Nuisances sonores : manque à son devoir de conseil, l’architecte n’ayant pas signalé à sa cliente le risque de trouble anormal découlant d’un changement de revêtement de sol.

Jugement du Tribunal judiciaire de Nanterre du 18 octobre 2021 (8ème ch. n°18/00237).

Dans quelle mesure, et sur quel fondement juridique, est-il possible d’obtenir la cessation de nuisances sonores liées au changement d’un revêtement de sol, par le voisin du dessus, ainsi que la réparation des préjudices en découlant ?

Dans un jugement du 17 mai 2021 le Tribunal judiciaire de Nanterre a admis qu’une propriétaire engageait sa responsabilité sur le fondement des troubles anormaux de voisinage dès lors que le changement de revêtement de sol réalisé dans son appartement, entraînait des nuisances sonores pour ses voisins du dessous.

Les juges ont également fait droit à l’appel en garantie déposé par la responsable des nuisances sonores, à l’encontre de son architecte d’intérieur ayant organisé les travaux, sur le fondement d’un manquement à son devoir de conseil.

Présentation de l’affaire.

1°. Faits

Les époux C. étaient propriétaires et occupants d’un appartement situé au 6ème étage d’un immeuble d’habitation.

Leur voisine du dessus, Madame P., avait entrepris, avec l’assistance d’une architecte d’intérieur Madame D., des travaux de rénovation dans son appartement incluant une modification du revêtement des sols (remplacement de la moquette par du parquet).

Les époux C. se plaignaient de nuisances sonores émanant de l’appartement du dessus, suite aux travaux effectués par Madame P.

2°. Procédure

Dès le commencement des travaux, les époux C. avaient informé Madame P., de l’existence de nuisances sonores, et lui rappelaient que ce type de travaux de rénovation ne pouvait pas être réalisé sans l’autorisation préalable du syndicat des copropriétaires, qui n’avait pas été consulté en l’espèce.

En l’absence de réponse, les époux C. s’étaient rapprochés du syndic de copropriété, pour savoir si un accord préalable avait été donné quant aux travaux envisagés par Madame P., et solliciter une vérification de la conformité des nouveaux revêtements de sol avec les exigences de la copropriété en matière d’isolation acoustique.

Les époux C. avaient ensuite sollicité leur protection juridique afin qu’une expertise acoustique amiable soit diligentée, mais s’étaient heurtés au refus de Madame P.

Les époux avaient alors saisi le juge d’une demande de référé expertise, et avaient obtenu la nomination d’un expert judiciaire.

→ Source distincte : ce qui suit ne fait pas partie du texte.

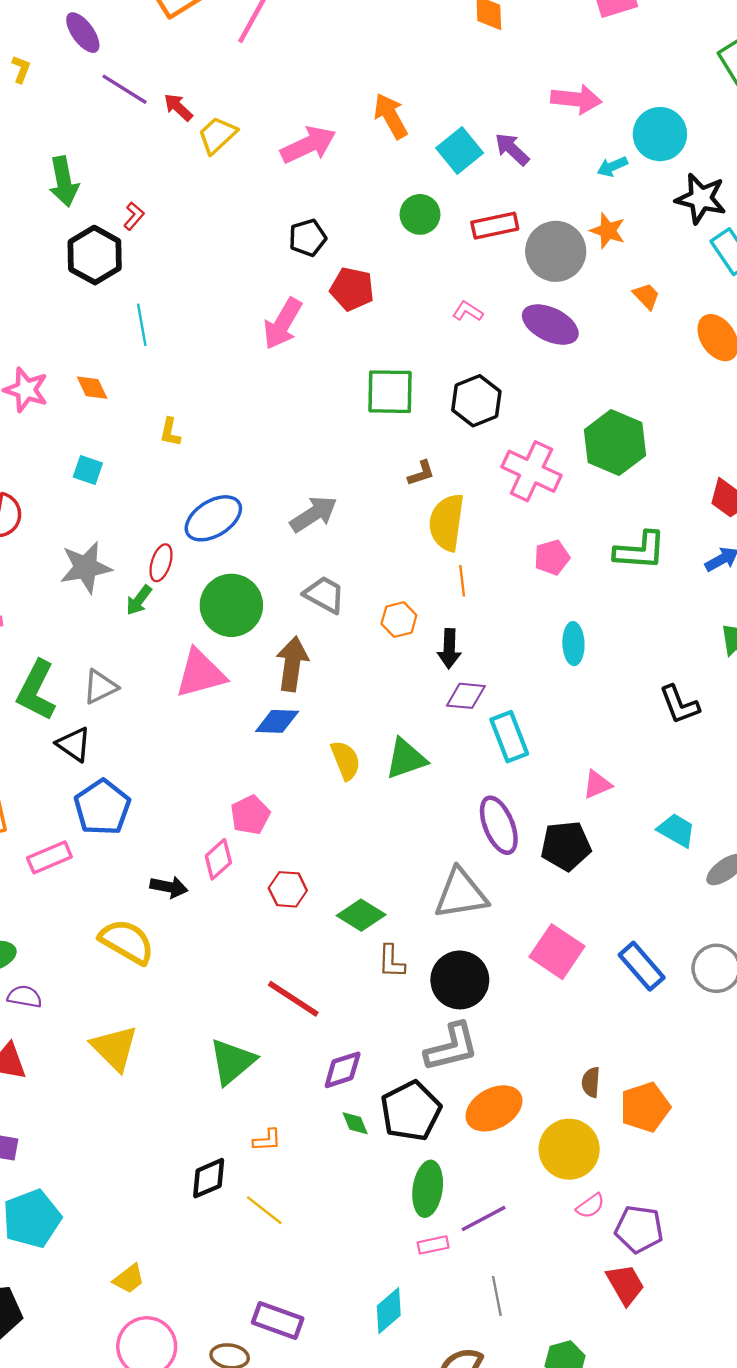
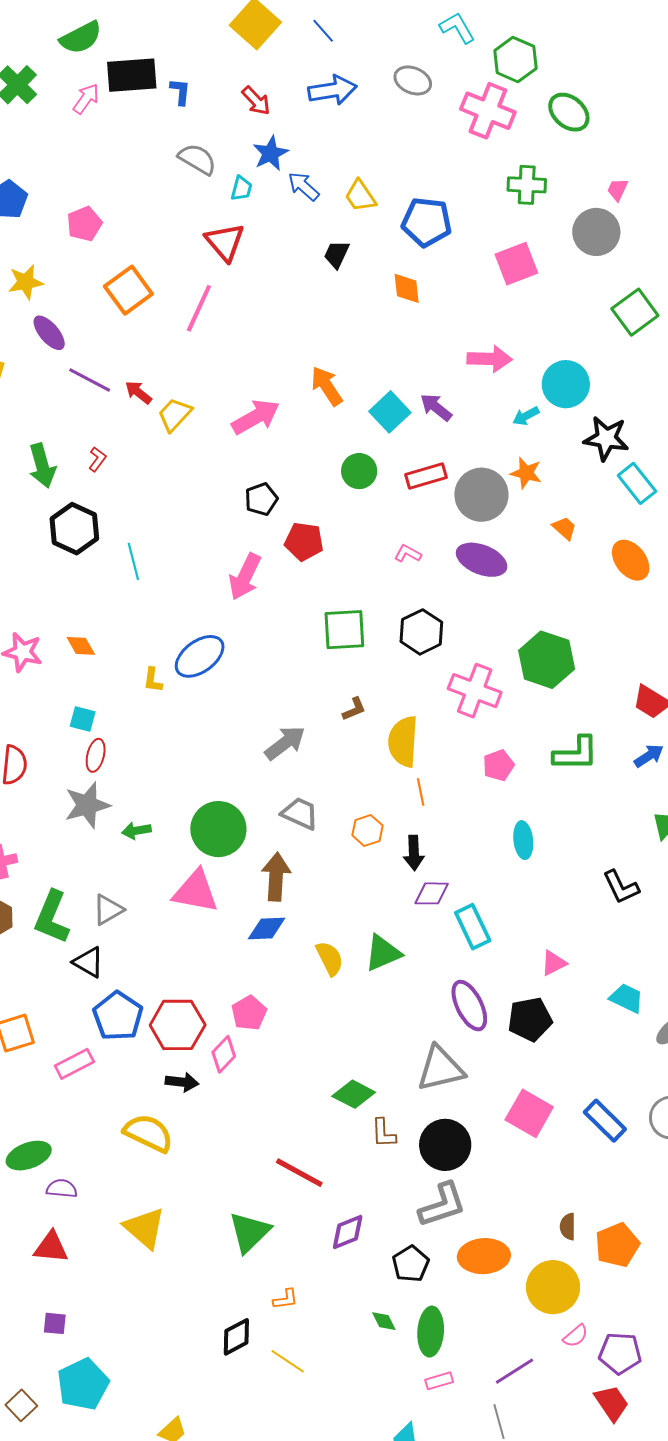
red L-shape: (134, 216) -> (97, 459), moved
cyan line: (142, 325) -> (133, 561), moved
brown L-shape: (421, 473) -> (354, 709), moved
blue ellipse: (213, 518) -> (200, 656), moved
red ellipse: (161, 563) -> (96, 755), moved
green arrow: (139, 600) -> (136, 831), turned 48
pink triangle: (200, 674) -> (196, 891), turned 30
red hexagon: (288, 889) -> (178, 1025), moved, size x1.6
orange ellipse: (494, 1108) -> (484, 1256), turned 30
black pentagon: (411, 1111) -> (411, 1264), size x0.7
green diamond: (355, 1123) -> (384, 1321), moved
purple line: (484, 1218) -> (515, 1371), moved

Le rapport d’expertise mettait en évidence « une nette différence de niveau sonore [traduisant] une nette dégradation de l’isolement aux bruits d’impact depuis l’installation du parquet chez Madame P. Ainsi, la gêne ressentie [était] notable d’un point de vue objectif [selon l’expert] puisque les bruits d’impact normalement produits [étaient] augmentés de 15 dB en moyenne par rapport à ce qu’ils étaient auparavant, leur émergence devenant très importante sur le bruit ambiant résiduel (bruit de fond) surtout en période calme (soirée et nuit) ».

Ces conclusions d’expertise s’appuyaient notamment sur des valeurs de référence du niveau sonore de l’immeuble, mesurées en 2001 par un rapport établi par un bureau d’étude technique (BET).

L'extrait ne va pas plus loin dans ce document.